### EXTRACTED MATERIAL

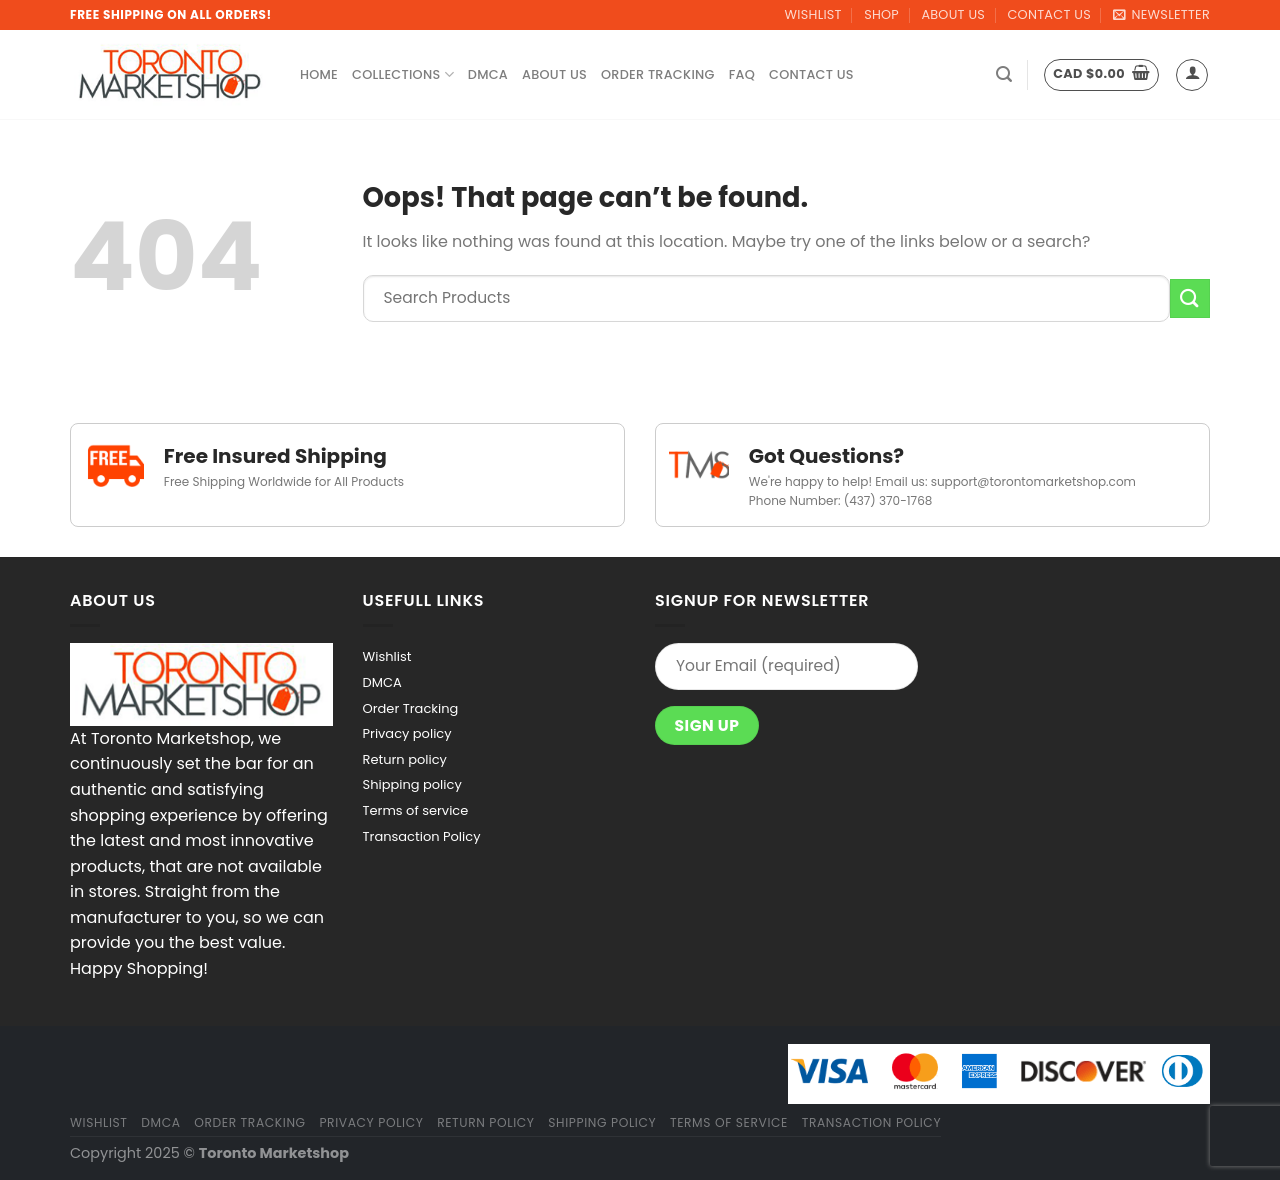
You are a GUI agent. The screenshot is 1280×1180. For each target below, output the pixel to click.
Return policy (405, 759)
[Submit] (1190, 298)
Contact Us (1048, 14)
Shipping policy (412, 784)
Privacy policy (407, 733)
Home (319, 74)
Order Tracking (658, 74)
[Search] (1004, 74)
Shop (881, 14)
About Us (953, 14)
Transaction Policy (422, 836)
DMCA (488, 74)
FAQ (742, 74)
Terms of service (416, 810)
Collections (403, 74)
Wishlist (813, 14)
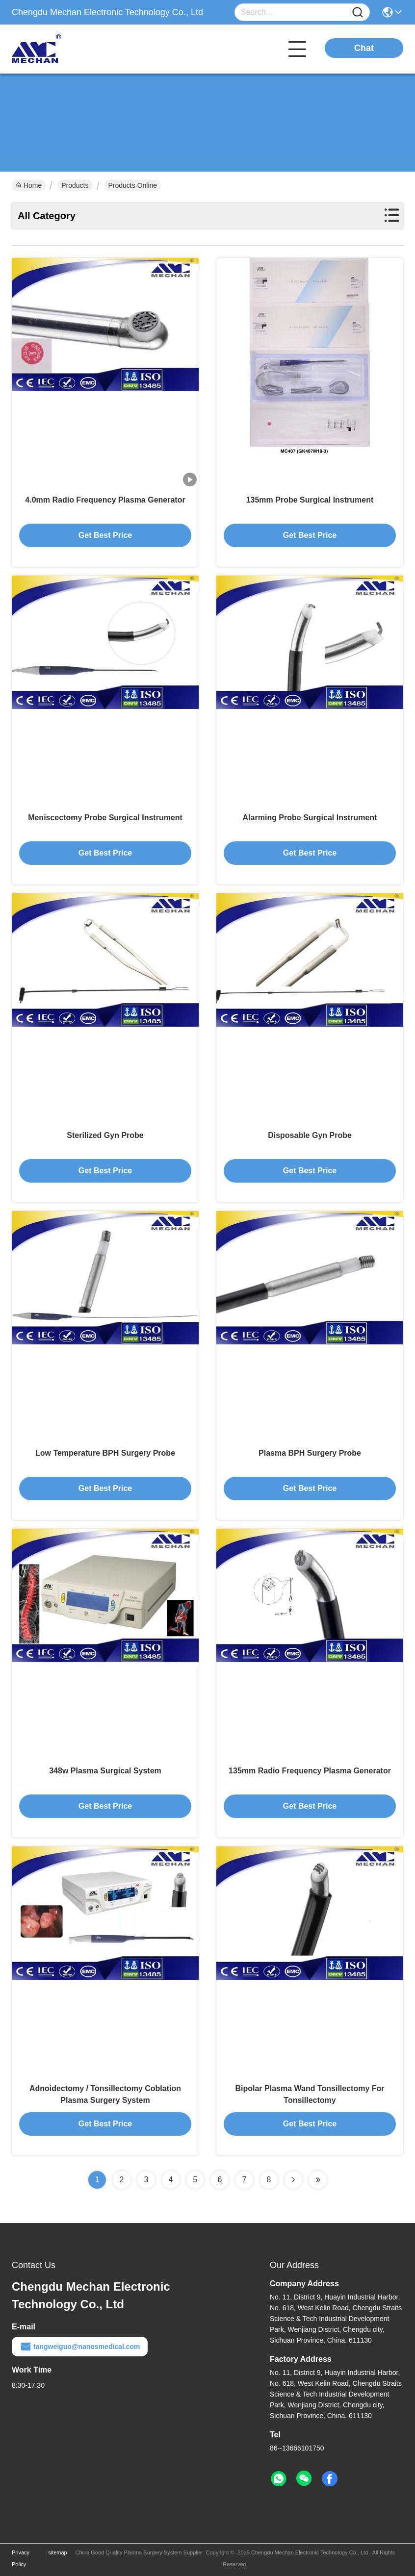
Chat (364, 48)
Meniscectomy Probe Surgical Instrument (105, 817)
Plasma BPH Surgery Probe (310, 1453)
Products (74, 185)
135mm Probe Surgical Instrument (310, 500)
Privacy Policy (20, 2558)
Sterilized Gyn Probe (105, 1135)
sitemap (57, 2552)
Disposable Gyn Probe (310, 1135)
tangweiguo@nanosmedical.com (80, 2346)
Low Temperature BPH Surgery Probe (105, 1453)
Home (29, 185)
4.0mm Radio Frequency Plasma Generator (105, 500)
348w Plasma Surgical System (105, 1771)
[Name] (357, 12)
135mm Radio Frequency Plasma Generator (310, 1771)
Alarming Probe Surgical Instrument (310, 817)
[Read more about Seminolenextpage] (293, 2180)
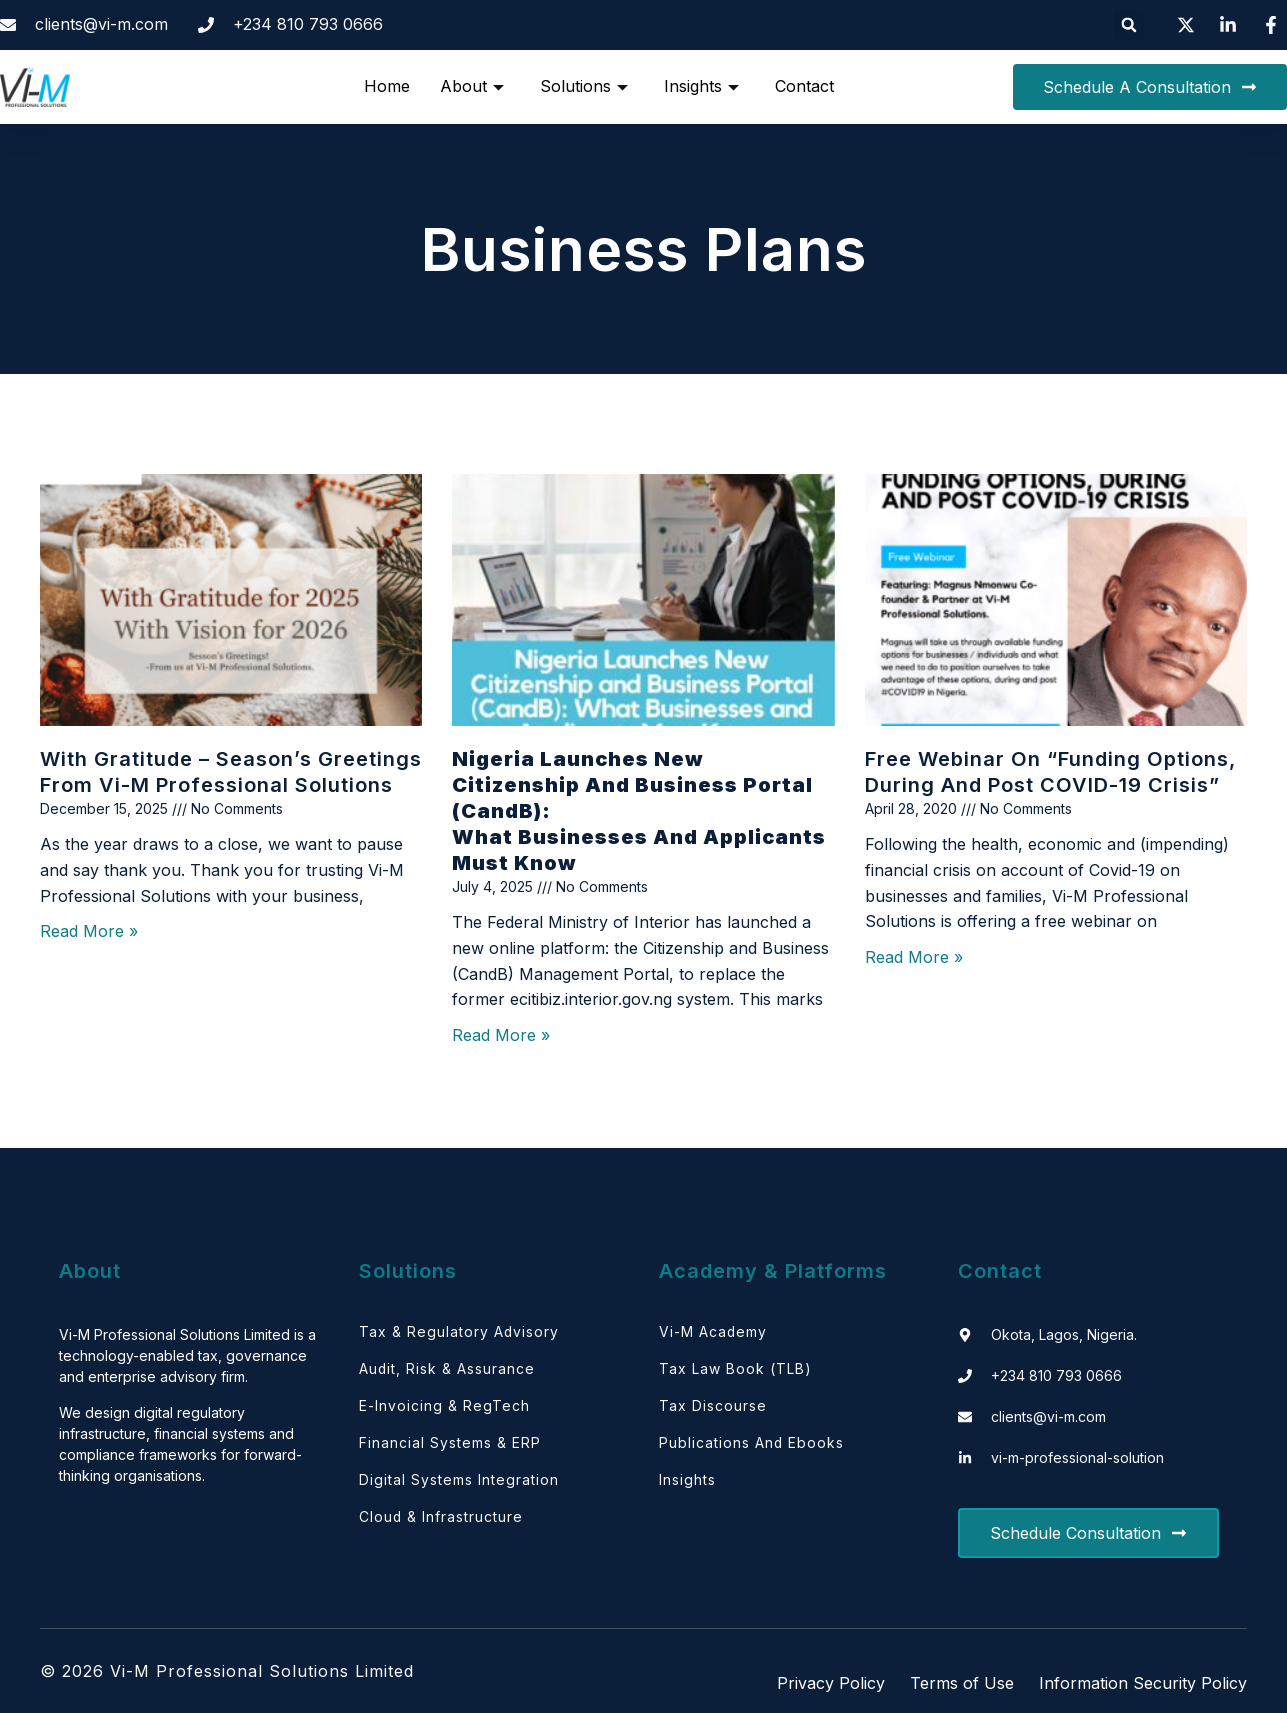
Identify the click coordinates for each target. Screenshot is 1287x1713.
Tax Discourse (713, 1408)
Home (387, 86)
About (472, 86)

######

_YOUR TASK_. Begin at the top of the records above and retype each line exactly until the line containing "Home (29, 185)", which is included. Skip all pictures.

_OUTPUT FOR THIS TASK_.
You are a GUI agent. The screenshot is 1280×1180. For each target below, output the pixel to click.
Return policy (405, 759)
[Submit] (1190, 298)
Contact Us (1048, 14)
Shipping policy (412, 784)
Privacy policy (407, 733)
Home (319, 74)
Order Tracking (658, 74)
[Search] (1004, 74)
Shop (881, 14)
About Us (953, 14)
Transaction Policy (422, 836)
DMCA (488, 74)
FAQ (742, 74)
Terms of service (416, 810)
Collections (403, 74)
Wishlist (813, 14)
Chat (364, 48)
Meniscectomy Probe Surgical Instrument (105, 817)
Plasma BPH Surgery Probe (310, 1453)
Products (74, 185)
135mm Probe Surgical Instrument (310, 500)
Privacy Policy (20, 2558)
Sterilized Gyn Probe (105, 1135)
sitemap (57, 2552)
Disposable Gyn Probe (310, 1135)
tangweiguo@nanosmedical.com (80, 2346)
Low Temperature BPH Surgery Probe (105, 1453)
Home (29, 185)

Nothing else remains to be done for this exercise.